Is RFID Tagging Dead in Consumer Packaged Goods Retailing?
July 26, 2011
Dan Gilmore, Editor of Supply Chain Digest, asks, “Has there been anything much stranger in the supply chain than the tale of RFID in the consumer packaged goods to retail supply chain?” [“RFID in CPG to Retail – What Really Happened?” 10 March 2011] He continues:
“The journey has been from visions of supply chain transformation to now, literally, the concept being at a near dead standstill – though there is clearly a connection to today’s very lively efforts with RFID for ‘item-level’ apparel. It’s worth exploring what happened, and why.”

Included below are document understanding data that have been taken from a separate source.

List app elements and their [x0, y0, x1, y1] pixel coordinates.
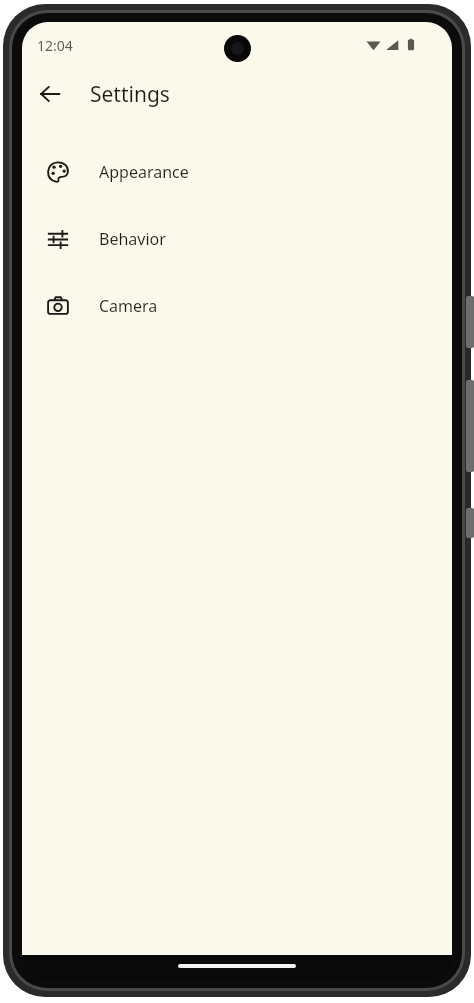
button[interactable]: Back: [30, 74, 70, 114]
staticText: Camera: [99, 295, 158, 317]
button[interactable]: Appearance: [22, 138, 452, 205]
button[interactable]: Behavior: [22, 205, 452, 272]
staticText: Settings: [90, 80, 170, 109]
staticText: 12:04: [37, 36, 73, 55]
button[interactable]: Camera: [22, 272, 452, 339]
staticText: Appearance: [99, 161, 189, 183]
staticText: Behavior: [99, 228, 166, 250]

Despite the stagnation noted by Gilmore, researchers and companies continue to work on RFID technology. For example, Ben Coxworth reported on an RFID device “developed at Spain’s Public University of Navarre (UPNA ).” [“Wireless sensors could aid shipping industry,” Gizmag, 2 June 2010]. Coxworth continues:
“If you were shipping, say … a cargo container of pineapples from Hawaii to Poland, you would probably want to know what was happening to those pineapples along the way. For instance, were they allowed to get too hot or too cold? Did they clear customs? Did they follow the planned route? Using wireless radio frequency identification sensors recently developed at Spain’s Public University of Navarre (UPNA ), you could know all these things and more, in real time. The sensors and their data network have been in development since 2007, when a consortium of corporations and research facilities was established to develop the technology. A member group of that consortium, Navarre-based TB-Solutions, called upon UPNA to develop the software. Now, prototype sensors have been created and put to the test inside containers at the Port of Valencia. … TB-Solutions made a point of installing security mechanisms in the system, so that outside parties can’t intercept the data as it’s being transmitted. As far as they know, theirs is the only such system to offer this feature.”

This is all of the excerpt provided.